The , also known as the Great Council of State, was (i) (Daijō-kan) the highest organ of Japan's premodern Imperial government under the Ritsuryō legal system during and after the Nara period or (ii) (Dajō-kan) the highest organ of Japan's government briefly restored to power after the Meiji Restoration, which was replaced by the Cabinet.

It was consolidated in the Taihō Code of 702. The Asuka Kiyomihara Code of 689 marks the initial appearance of this central administrative body composed of the three ministers—the Daijō-daijin (Chancellor), the Sadaijin (Minister of the Left) and the Udaijin (Minister of the Right).

The Imperial governing structure was headed by the Daijō-kan.  This council and its subsidiary ministries handled all secular administrative affairs of the country, while the Jingi-kan or Department of Worship, oversaw all matters regarding Shintō ritual, clergy, and shrines.

This structured organization gradually lost power over the course of the 10th and 11th centuries, as the Fujiwara clan, dominating the post of Imperial regent, began to dominate the Daijō-kan as well. It became increasingly common for the regent to hold the post of chancellor or other office simultaneously. By the 12th century, the council was essentially powerless as a separate entity, though it seems clear that the system was never formally dismantled. Over the course of centuries, the ritsuryō state produced more and more information which was carefully archived; however, with the passage of time in the Heian period, ritsuryō institutions evolved into a political and cultural system without feedback.

By the time of the Emperor Kōmei, the kuge aristocracy were joined in common goals by a number of newly powerful provincial figures from outside Kyoto.  Together, this tenuous, undefined coalition of men worked together to restore the long latent prestige, persuasive power, and active strengths of a re-invigorated Imperial center.  This combination of factors thrust an archaic hierarchy into the center of national attention, but with so many other high-priority matters demanding immediate attention, there was little time or energy to invest in reforming or re-organizing the Daijō-kan.

Ritsuryō organization and hierarchy
The eighth century ritsuryō innovations would prove to be remarkably durable and resilient across the span of centuries.

Any exercise of meaningful powers of court officials reached its nadir during the years of the Tokugawa shogunate, and yet the Daijō-kan did manage to persist intact through the initial years of the Meiji Restoration.  It is not possible to assess or evaluate any individual office without assessing its role in the context of a durable yet flexible network and hierarchy of functionaries.

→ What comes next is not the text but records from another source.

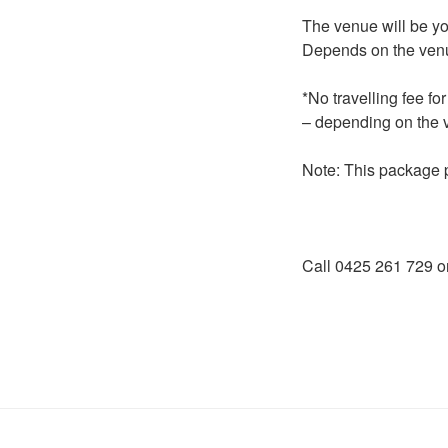
The venue will be you
Depends on the ven
*No travelling fee f
– depending on the 
Note: This package 
Call 0425 261 729 o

In the early Meiji period, the appointed Imperial Daijo-kan was filled with princes, aristocrats, loyalists domain lords (daimyō), and samurai.

Within months after Emperor Meiji's Charter Oath, the ancient ritsuryō structure was slightly modified with an express focus on the separation of legislative, administrative, and judicial functions within the Daijō-kan system.  The evolution of a deliberative body within a modern constitutional system was gradual, and its constituent differences from the old Daijō-kan were not entirely self-evident at first, as revealed in an Imperial message in 1869:
"The Assembly shall be for the wide ranging consultation of public opinion and, respecting the Imperial will which laid the foundations of national government, it will be a place where the energies of the multitude are harnessed.  Thus, it is necessary that proceedings will show respect for the Imperial rescript, be united in purpose with the Daijō-kan, take the fundamentals of government to heart, judiciously address matters which arise, and act to ensure that unity within the country is not compromised."

Some months later, another major reform of the Daijō-kan re-united the legislative and executive functions which had been clearly separated earlier.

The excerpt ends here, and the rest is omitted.